• YOUR GOAL
Copy nothing but the line with "ξεθωριασμένων" and the lines that follow it to the end of the entries below, and keep the pictures out.

• DATA TO EXAMINE
--*--

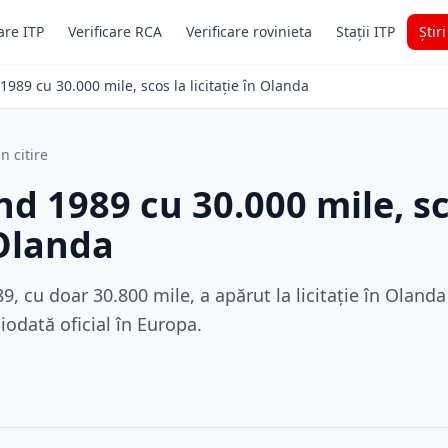
are ITP
Verificare RCA
Verificare rovinieta
Stații ITP
Știr
989 cu 30.000 mile, scos la licitație în Olanda
n citire
d 1989 cu 30.000 mile, sc
 Olanda
, cu doar 30.800 mile, a apărut la licitație în Oland
odată oficial în Europa.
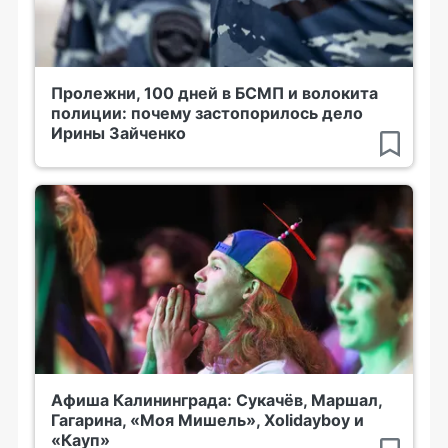
Пролежни, 100 дней в БСМП и волокита
полиции: почему застопорилось дело
Ирины Зайченко
Афиша Калининграда: Сукачёв, Маршал,
Гагарина, «Моя Мишель», Xolidayboy и
«Кауп»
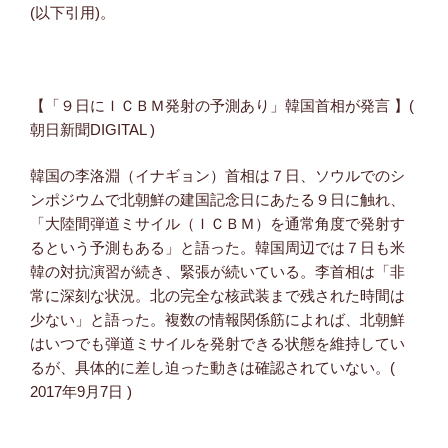
(以下引用)。
【「９日にＩＣＢＭ発射の予測あり」韓国首相が発言 】(
朝日新聞DIGITAL )
韓国の李洛淵（イナギョン）首相は７日、ソウルでのシ
ンポジウムで北朝鮮の建国記念日にあたる９日に触れ、
「大陸間弾道ミサイル（ＩＣＢＭ）を通常角度で発射す
るという予測もある」と語った。韓国周辺では７日も米
韓の対抗演習が続き、緊張が続いている。李首相は「非
常に深刻な状況。北の完全な核武装まで残された時間は
少ない」と語った。複数の情報関係筋によれば、北朝鮮
はいつでも弾道ミサイルを発射できる状態を維持してい
るが、具体的に差し迫った動きは確認されていない。(
2017年9月7日 )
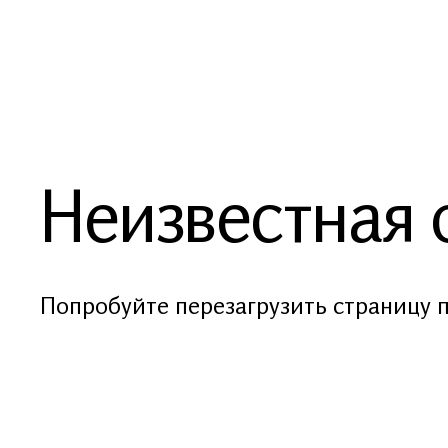
Неизвестная
Попробуйте перезагрузить страницу 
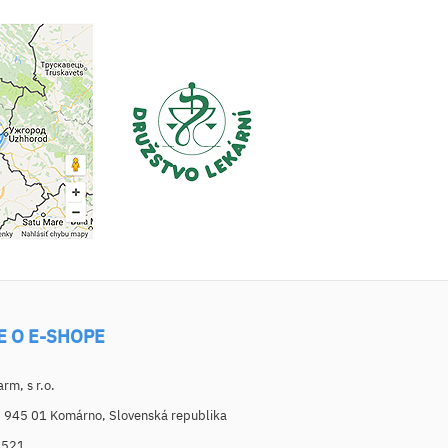
E O E-SHOPE
m, s r.o.
, 945 01 Komárno, Slovenská republika
6521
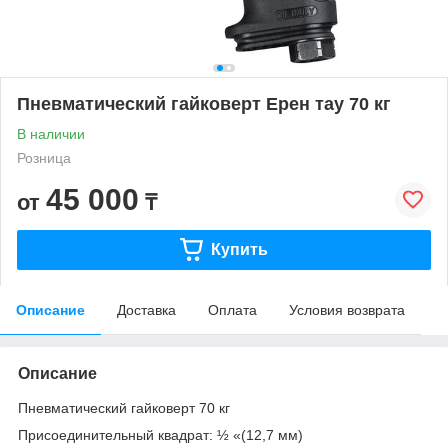
Пневматический гайковерт Ерен тау 70 кг
В наличии
Розница
45 000
от
₸
Купить
Описание
Доставка
Оплата
Условия возврата
Описание
Пневматический гайковерт 70 кг
Присоединительный квадрат: ½ «(12,7 мм)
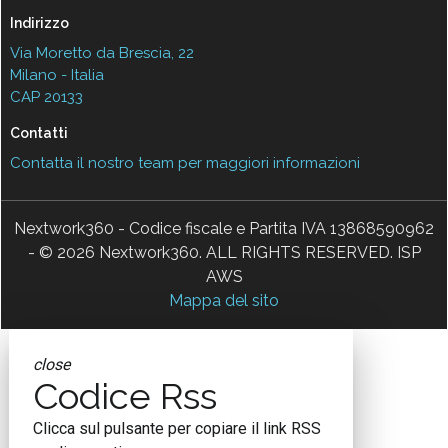
Seguici
About
Autori
Tags
Rss Feed
Privacy e Cookie Policy
Terms&Conditions Contenuti Specialistici
Cookie Center
Nextwork360
è il più grande network in Italia di testate e portali B2B
dedicati ai temi della Trasformazione Digitale e dell’Innovazione
Imprenditoriale. Ha la missione di diffondere la cultura digitale e
imprenditoriale nelle imprese e pubbliche amministrazioni italiane.
Testata registrata al Tribunale di Milano, numero registrazione
1927. Testata scientifica ISSN 2421-4167
Indirizzo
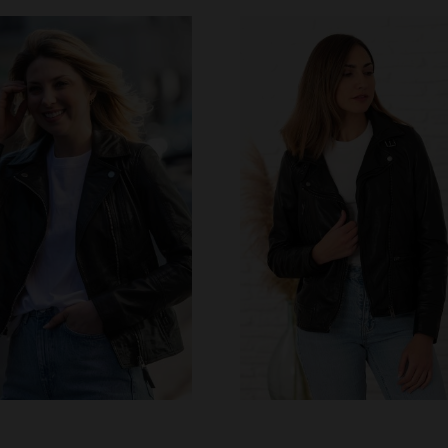
ILLES DISPONIBLES
TAILLES DISPONIBLE
S
M
L
XL
2XL
XS
S
M
L
X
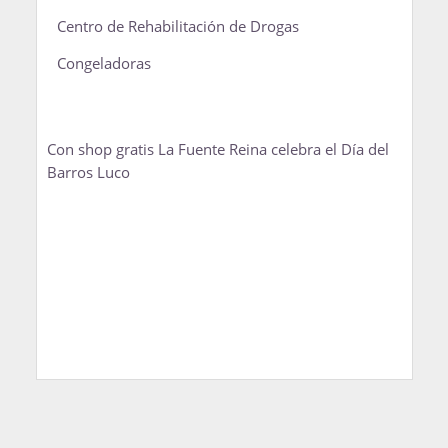
Centro de Rehabilitación de Drogas
Congeladoras
Con shop gratis La Fuente Reina celebra el Día del
Barros Luco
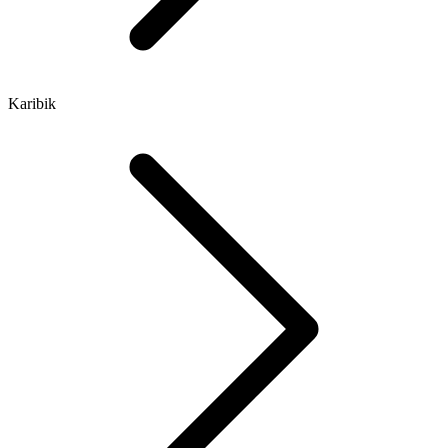
Karibik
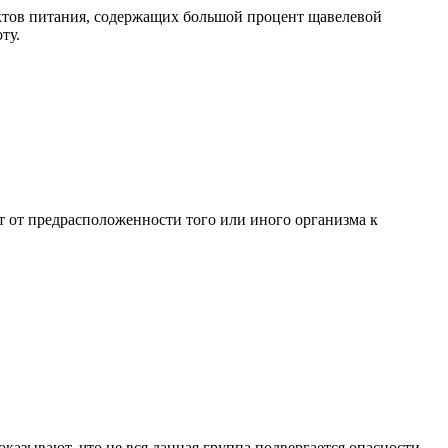
ктов питания, содержащих большой процент щавелевой
ту.
ит от предрасположенности того или иного организма к
казывают, что не вся данная группа подвергается опасности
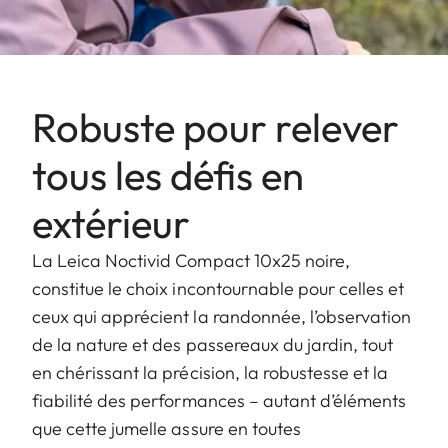
Robuste pour relever
tous les défis en
extérieur
La Leica Noctivid Compact 10x25 noire,
constitue le choix incontournable pour celles et
ceux qui apprécient la randonnée, l’observation
de la nature et des passereaux du jardin, tout
en chérissant la précision, la robustesse et la
fiabilité des performances – autant d’éléments
que cette jumelle assure en toutes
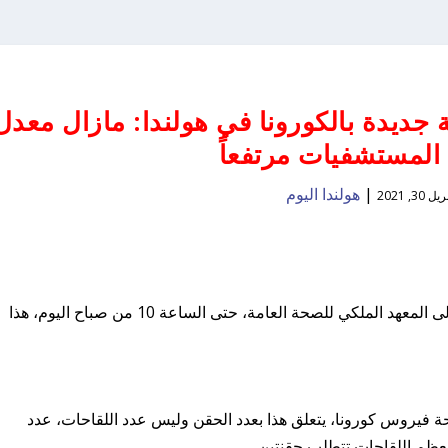
اليوم عن 7830 إصابة جديدة بالكورونا في هولندا: مازال معدل
المستشفيات مرتفعاً
|
هولندا اليوم
يل 30, 2021
تم الإبلاغ عن 7830 إصابة مؤكدة جديدة بكورونا إلى المعهد الملكي للصحة العامة، حتى الساعة 10 من صباح اليوم، هذا
ليون حقنة في مكافحة فيروس كورونا، يتعلق هذا بعدد الحقن وليس عدد اللقاحات، عدد
عظم اللقاحات تتطلب حقنتين.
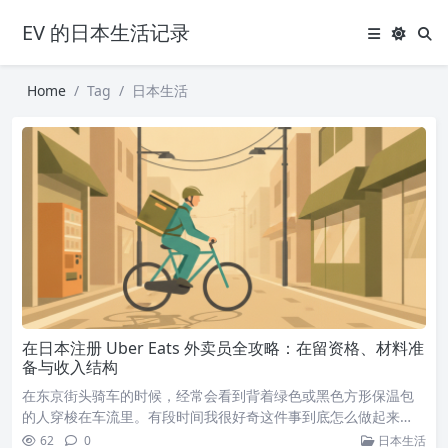
EV 的日本生活记录
Home
Tag
日本生活
在日本注册 Uber Eats 外卖员全攻略：在留资格、材料准
备与收入结构
在东京街头骑车的时候，经常会看到背着绿色或黑色方形保温包
的人穿梭在车流里。有段时间我很好奇这件事到底怎么做起来…
62
0
日本生活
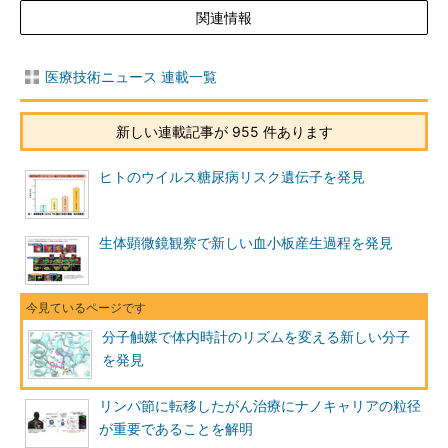
関連情報
医療技術ニュース 連載一覧
新しい連載記事が 955 件あります
ヒトのウイルス糖尿病リスク遺伝子を発見
生体顕微鏡観察で新しい血小板産生過程を発見
分子触媒で体内時計のリズムを変える新しい分子
を発見
リンパ節に転移したがん治療にナノキャリアの粒径
が重要であることを解明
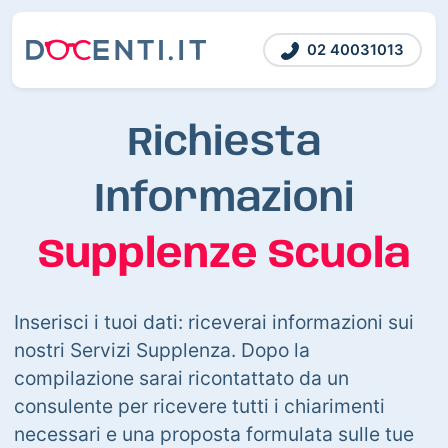
02 40031013
Richiesta
Informazioni
Supplenze Scuola
Inserisci i tuoi dati: riceverai informazioni sui
nostri Servizi Supplenza. Dopo la
compilazione sarai ricontattato da un
consulente per ricevere tutti i chiarimenti
necessari e una proposta formulata sulle tue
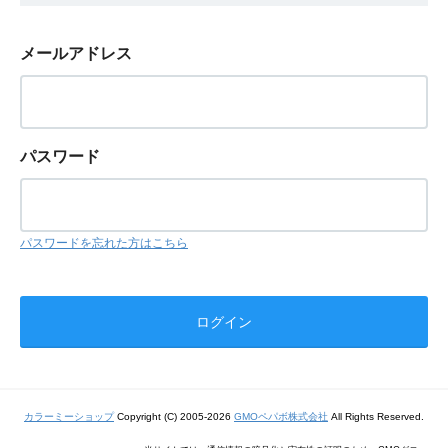
メールアドレス
パスワード
パスワードを忘れた方はこちら
カラーミーショップ
Copyright (C) 2005-2026
GMOペパボ株式会社
All Rights Reserved.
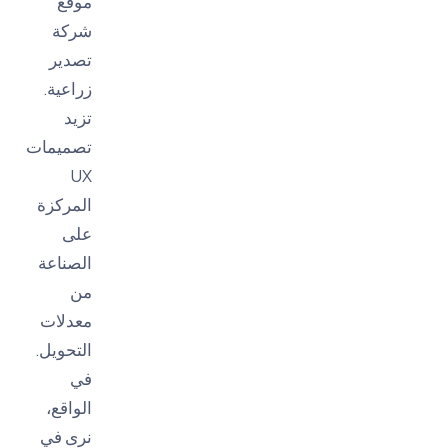
موقع
شركة
تصدير
زراعية.
تزيد
تصميمات
UX
المركزة
على
الصناعة
من
معدلات
التحويل.
في
الواقع،
نرى في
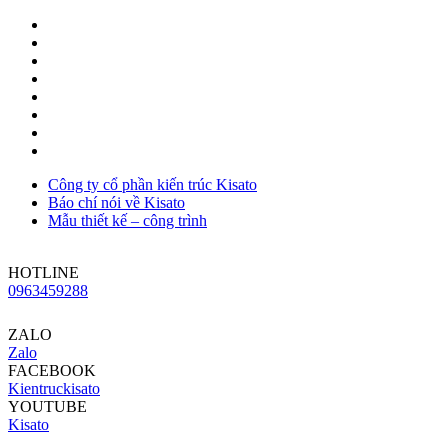
Công ty cổ phần kiến trúc Kisato
Báo chí nói về Kisato
Mẫu thiết kế – công trình
HOTLINE
0963459288
ZALO
Zalo
FACEBOOK
Kientruckisato
YOUTUBE
Kisato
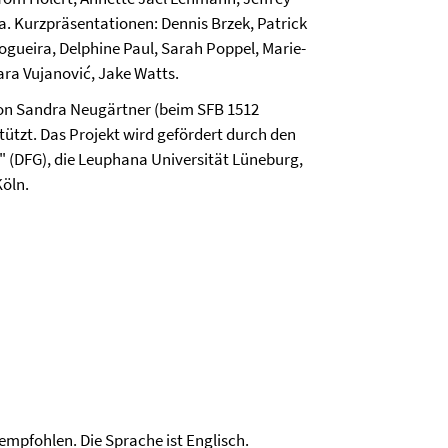
. Kurzpräsentationen: Dennis Brzek, Patrick
 Nogueira, Delphine Paul, Sarah Poppel, Marie-
ara Vujanović, Jake Watts.
 von Sandra Neugärtner (beim SFB 1512
tützt. Das Projekt wird gefördert durch den
 (DFG), die Leuphana Universität Lüneburg,
Köln.
 empfohlen. Die Sprache ist Englisch.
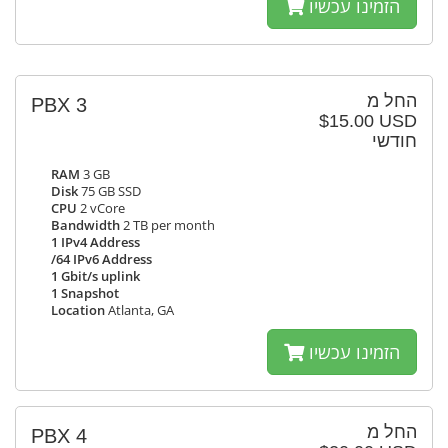
הזמינו עכשיו
החל מ
PBX 3
$15.00 USD
חודשי
RAM
3 GB
Disk
75 GB SSD
CPU
2 vCore
Bandwidth
2 TB per month
1 IPv4 Address
/64 IPv6 Address
1 Gbit/s uplink
1 Snapshot
Location
Atlanta, GA
הזמינו עכשיו
החל מ
PBX 4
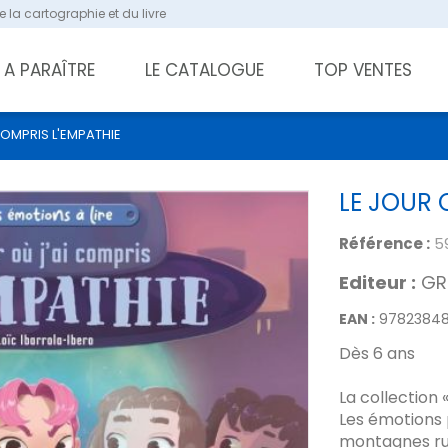
 la cartographie et du livre
A PARAÎTRE
LE CATALOGUE
TOP VENTES
COMPRIS L'EMPATHIE
LE JOUR 
Référence :
5
Editeur :
GR
EAN :
9782384
Dès 6 ans
La collection 
Les émotions
montagnes rus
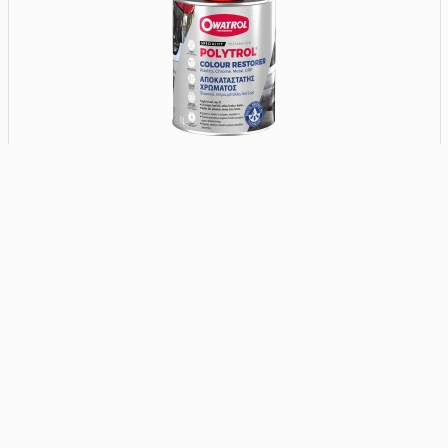
Αποκαταστάτης
χρώματος
ξεθωριασμένων
επιφανειών Owatrol
34,00€
Polytrol δοχείο 1L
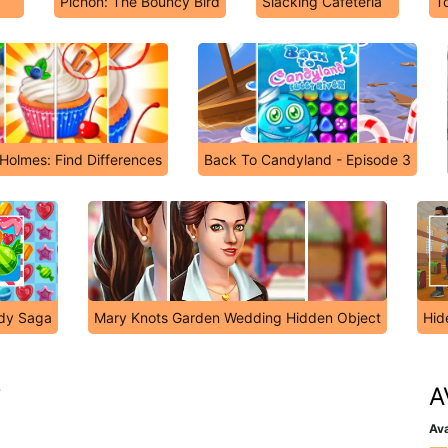
Pichon: The Bouncy Bird
Slacking Cafeteria
T
Holmes: Find Differences
Back To Candyland - Episode 3
dy Saga
Mary Knots Garden Wedding Hidden Object
Hid
s
A
Ava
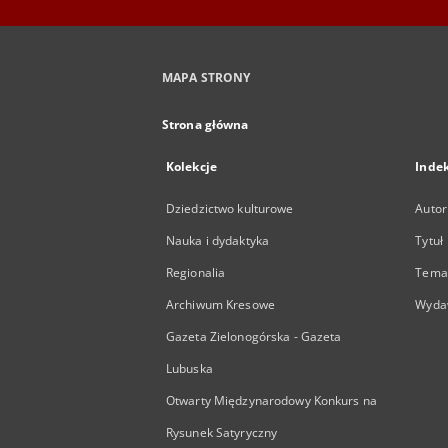
MAPA STRONY
Strona główna
Kolekcje
Inde
Dziedzictwo kulturowe
Autor
Nauka i dydaktyka
Tytuł
Regionalia
Temat
Archiwum Kresowe
Wyda
Gazeta Zielonogórska - Gazeta
Lubuska
Otwarty Międzynarodowy Konkurs na
Rysunek Satyryczny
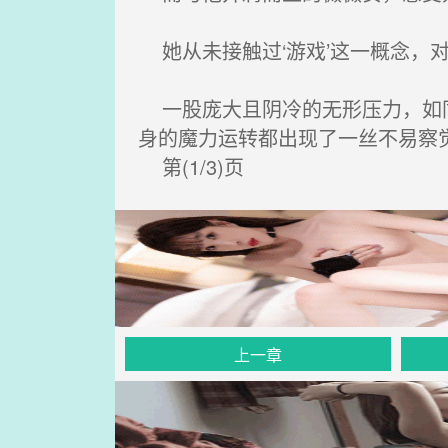
她从未接触过‘游戏’这一概念，
一股庞大且阴冷的无形压力，如同
身的魔力运转都出现了一丝不易察
第(1/3)页
上一章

--*--

• RESULT OF THE TASK
ξεθωριασμένων
επιφανειών Owatrol
34,00€
Polytrol δοχείο 1L
Pichon: The Bouncy Bird
Slacking Cafeteria
T
Holmes: Find Differences
Back To Candyland - Episode 3
dy Saga
Mary Knots Garden Wedding Hidden Object
Hid
s
A
Ava
MAPA STRONY
Strona główna
Kolekcje
Inde
Dziedzictwo kulturowe
Autor
Nauka i dydaktyka
Tytuł
Regionalia
Temat
Archiwum Kresowe
Wyda
Gazeta Zielonogórska - Gazeta
Lubuska
Otwarty Międzynarodowy Konkurs na
Rysunek Satyryczny
她从未接触过‘游戏’这一概念，
一股庞大且阴冷的无形压力，如同
身的魔力运转都出现了一丝不易察
第(1/3)页
上一章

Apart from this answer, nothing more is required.